Pregnant women between 24 and 36 weeks of gestation attending primary care health centers in the Principality of Asturias (Spain) will be invited to participate. Inclusion criteria include age ≥18 years, ability to understand Spanish, and low-risk pregnancy. Women with high-risk pregnancies, medical contraindications to exercise, or inability to complete online questionnaires will be excluded.

After providing informed consent, participants will complete baseline online questionnaires assessing:

Knowledge about exercise during pregnancy (Knowledge of Exercise during Pregnancy Scale - KEPS)

Exercise self-efficacy during pregnancy (adapted Pregnancy Exercise Self-Efficacy Scale)
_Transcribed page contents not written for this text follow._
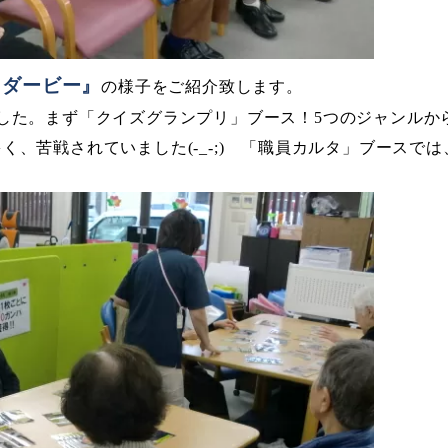
スダービー』
の様子をご紹介致します。
した。まず「クイズグランプリ」ブース！
5
つのジャンルか
多く、苦戦されていました
(-_-;)
「職員カルタ」ブースでは
）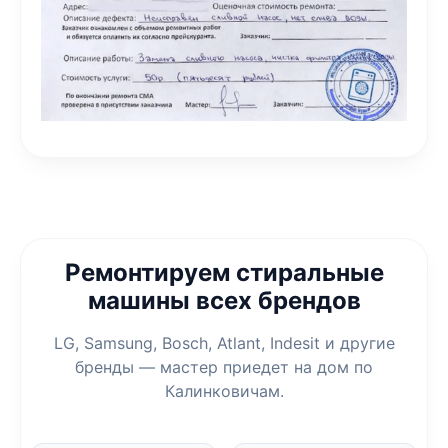
Ремонтируем стиральные
машины всех брендов
LG, Samsung, Bosch, Atlant, Indesit и другие
бренды — мастер приедет на дом по
Калинковичам.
Physical activity level (Pregnancy Physical Activity Questionnaire - PPAQ, Spanish validated version)

Participants will then be randomly assigned (1:1) to one of two groups:

Control group: Receives standard prenatal information routinely provided during midwife consultations.

Experimental group: Receives standard prenatal care plus a structured educational session delivered by a physiotherapist. The session lasts approximately 60 minutes and includes information on benefits and safety of exercise during pregnancy, recommendations on frequency and intensity, demonstration of adapted therapeutic exercises, and time for questions. The intervention is educational only and does not require mandatory physical exercise practice.

Two weeks after the intervention, all participants will complete the same questionnaires again.

Primary outcomes are changes in knowledge and exercise self-efficacy scores between baseline and follow-up. Secondary outcome is change in physical activity level measured by the PPAQ. As a pilot study, the planned sample size is 30-40 participants.

Data will be collected anonymously using coded identifiers. The study is considered minimal risk, as it involves only educational activities and questionnaire completion, without altering usual medical care.

Findings from this pilot trial will inform the feasibility of implementing structured educational interventions on exercise during pregnancy in primary care and provide preliminary data for future larger-scale studies.